— Par Olivier Chartrain —
À travers l’exemple d’une discipline, les sciences économiques et sociales, une enquête révèle les effets délétères des mesures du ministre Blanquer dans le secondaire, pour les professeurs comme pour les élèves.
Mise en concurrence des disciplines, fragilisation des équipes, recul de l’interdisciplinarité, renforcement des inégalités sociales, territoriales et éducatives… C’est, à travers le sort d’une discipline parmi d’autres, un inquiétant tableau du lycée sous Blanquer, que brosse une enquête, réalisée par l’Association des professeurs de sciences économique et sociale (Apses) et publiée le 11 février par le média en ligne AOC. Elle met des données chiffrées, précises et factuelles, sur ce que l’on pouvait jusqu’ici percevoir seulement à travers des témoignages.
Premier enseignement : « La dégradation des conditions de travail des enseignants et des conditions d’enseignement des élèves » relève Igor Martinache, du bureau de l’Apses. Selon les 650 répondants (sur quelque 5 000 profs de SES) à l’enquête, le nombre moyen d’élèves par enseignant est passé de 170 à 203 entre 2018 et 2019. Conséquence pour les profs, « un alourdissement des tâches associées » : corrections, renseignement des livrets et des bulletins, rédaction d’avis pour Parcoursup, réunions d’équipe…
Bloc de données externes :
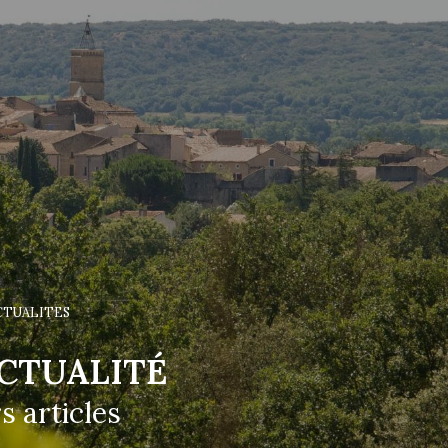
CTUALITES
CTUALITÉ
s articles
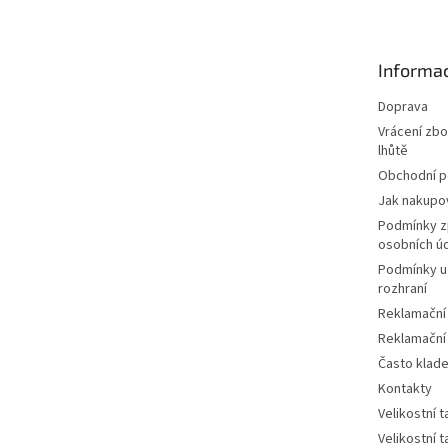
p
a
t
Informac
í
Doprava
Vrácení zbo
lhůtě
Obchodní 
Jak nakupo
Podmínky z
osobních ú
Podmínky u
rozhraní
Reklamační
Reklamační
Často klad
Kontakty
Velikostní 
Velikostní 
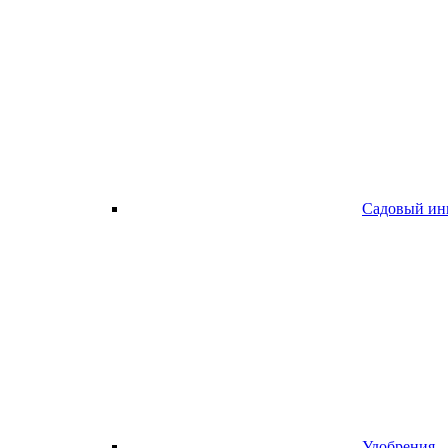
Садовый ин
Удобрения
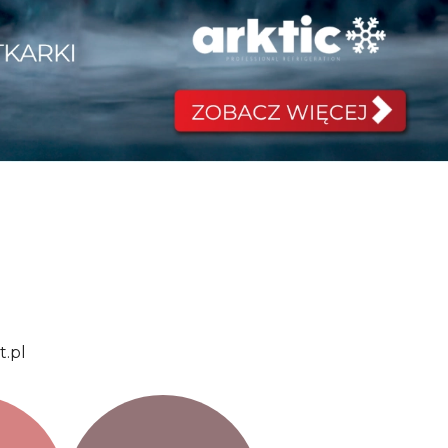
Przedłuż gwarancję
Przedłuż gwarancję
t.pl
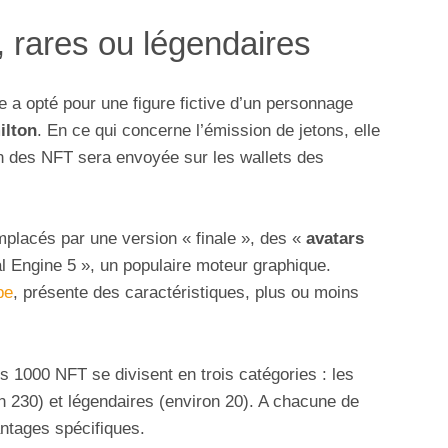
rares ou légendaires
se a opté pour une figure fictive d’un personnage
ilton
. En ce qui concerne l’émission de jetons, elle
n des NFT sera envoyée sur les wallets des
mplacés par une version « finale », des «
avatars
l Engine 5 », un populaire moteur graphique.
pe
, présente des caractéristiques, plus ou moins
es 1000 NFT se divisent en trois catégories : les
n 230) et légendaires (environ 20). A chacune de
ntages spécifiques.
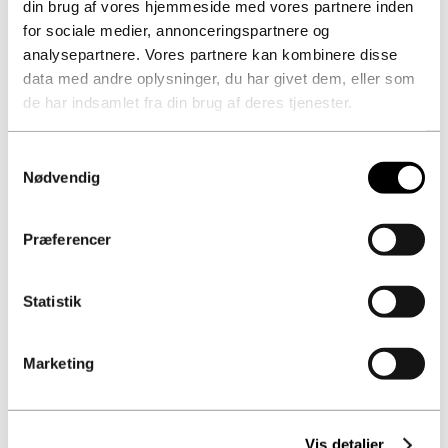
din brug af vores hjemmeside med vores partnere inden
Se flere nyheder
for sociale medier, annonceringspartnere og
analysepartnere. Vores partnere kan kombinere disse
data med andre oplysninger, du har givet dem, eller som
de har indsamlet fra din brug af deres tjenester.
Samtykkevalg
Nødvendig
Kontorer
Præferencer
Raundahl & Moesby A/S
Statistik
Klamsagervej 15
DK – 8230 Åbyhøj
Cvr.nr. 32297374
Marketing
Raundahl & Moesby Øst A/S
Trekronergade 126 E
Vis detaljer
Les solidarités professionnelles volent en éclats
La réforme a « fragilisé les équipes pédagogiques », écrit l’Apses, et généré « de fortes tensions entre certaines disciplines » en organisant « une véritable mise en concurrence de celles-ci ». Un exemple : la spécialité « Histoire, géographie, géopolitique et sciences politiques » (HGGSP) a vu les profs d’histoire-géographie et ceux de SES s’opposer pour savoir qui pourrait l’assurer – ces heures d’enseignement conditionnant l’existence ou la disparition de postes. Aux dépens, finalement, des SES : 84 % des répondants n’interviennent pas en HGGSP en première, et seulement 5 % assurent 1 h 30 au moins sur les 4 heures de la spécialité.
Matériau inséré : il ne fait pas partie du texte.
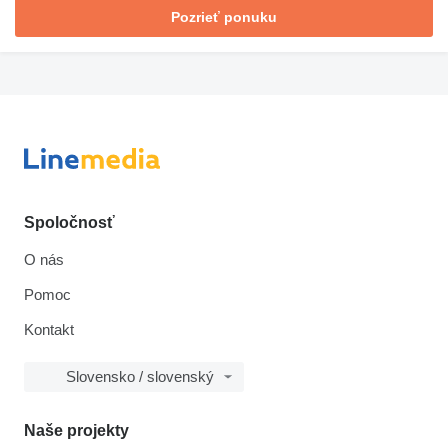
Pozrieť ponuku
Spoločnosť
O nás
Pomoc
Kontakt
Slovensko / slovenský
Naše projekty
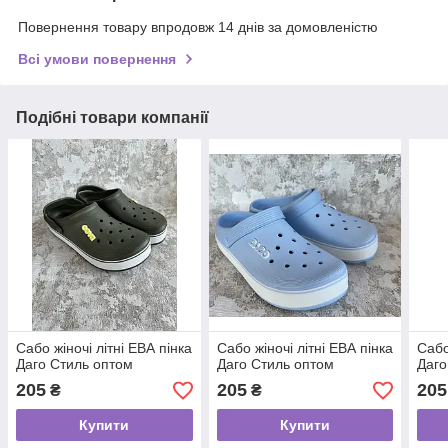
Повернення товару впродовж 14 днів за домовленістю
Всі умови повернення
Подібні товари компанії
Сабо жіночі літні ЕВА пінка
Сабо жіночі літні ЕВА пінка
Сабо
Даго Стиль оптом
Даго Стиль оптом
Даго
205
205
205
₴
₴
Купити
Купити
En positionnant les chefs d’établissement en arbitres, cette compétition entre disciplines renforce ce que l’Apses nomme la « managérialisation des établissements ». Selon l’enquête, « l’attribution d’une spécialité peut être utilisée comme un moyen de s’assurer l’allégeance des collègues d’une discipline préoccupés par la sauvegarde d’un poste. » Une évolution qui fait voler en éclats les solidarités professionnelles et personnelles. C’est la confirmation d’une enquête, menée fin 2019 par le Snes-FSU, montrant que pour un prof sur deux (50,4 %) « les conflits ont augmenté », tandis que 44,2 % avouaient rencontrer moins leurs collègues.
« Une ségrégation scolaire, qu’elle soit de niveau ou d’origine sociale »
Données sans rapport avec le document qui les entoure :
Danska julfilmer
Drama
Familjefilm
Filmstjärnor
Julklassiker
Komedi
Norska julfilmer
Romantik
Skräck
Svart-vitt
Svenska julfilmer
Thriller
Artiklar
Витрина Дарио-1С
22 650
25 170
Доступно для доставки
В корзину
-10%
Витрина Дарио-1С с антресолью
Convaincre les chefs d’établissement, mais aussi séduire les familles pour que le plus grand nombre d’élèves choisissent la « bonne » spécialité : « Dans le lycée Blanquer, écrit l’Apses, les enseignants ont la tâche implicite de se transformer en entrepreneurs de leur “marque disciplinaire” » pour ne pas la voir s’effacer. Ainsi, d’un lycée à l’autre, la « demande » des familles et les rapports de forces à l’intérieur de l’établissement font varier – parfois considérablement – les conditions d’enseignement, au détriment de la valeur nationale du diplôme.
D’autres conséquences se confirment. Il y a le bachotage et le stress permanents, générés par les évaluations constantes, et dénoncés par les mouvements contre les « E3C ». L’éclatement du groupe-classe, qui implique une hétérogénéité ingérable, par exemple, en SES, entre les élèves qui suivent la spécialité mathématiques et les autres. Le recul de l’interdisciplinarité, en revanche, était un peu passé sous les radars. « Les synergies entre les programmes des différentes disciplines d’une même série » de l’ancien bac (par exemple entre histoire-géo et SES, ou philosophie et SES) sont devenues impossibles. Ainsi « toutes les spécialités ne se vaudront pas aux yeux des formations de l’enseignement supérieur », ce qui aura pour effet de renforcer « la ségrégation scolaire, qu’elle soit de niveau ou d’origine sociale », et les « délits d’initiés » permettant à des familles, mais pas à d’autres, de faire les « bons » choix pour leurs enfants. Or, conclut Igor Martinache, « le lycée n’est pas seulement le lieu où l’on se prépare pour l’enseignement supérieur. C’est un temps pour réfléchir, construire ses capacités réflexives, sa citoyenneté… » C’est bien la nature profonde du lycée, sa fonction quasi anthropologique, que la réforme ronge de l’intérieur comme un poison. Une réalité désormais solidement établie, et que le ministère ne pourra se contenter de nier à grands coups de menton, selon sa stratégie habituelle.